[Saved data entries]

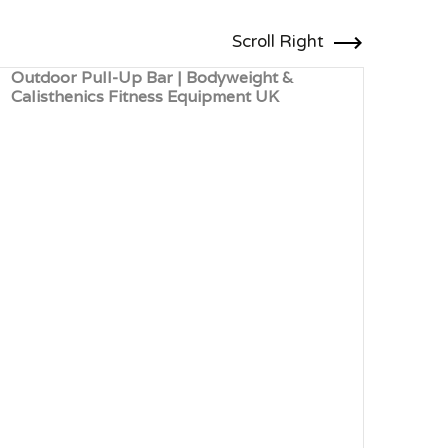
Scroll Right
Outdoor Pull-Up Bar | Bodyweight &
Robi
Calisthenics Fitness Equipment UK
Outd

| What needs to be done |
Could you set down every entry again exactly as written, leaving out any pictures?

| Response for this exercise |
Scroll Right
Outdoor Pull-Up Bar | Bodyweight &
Robi
Calisthenics Fitness Equipment UK
Outd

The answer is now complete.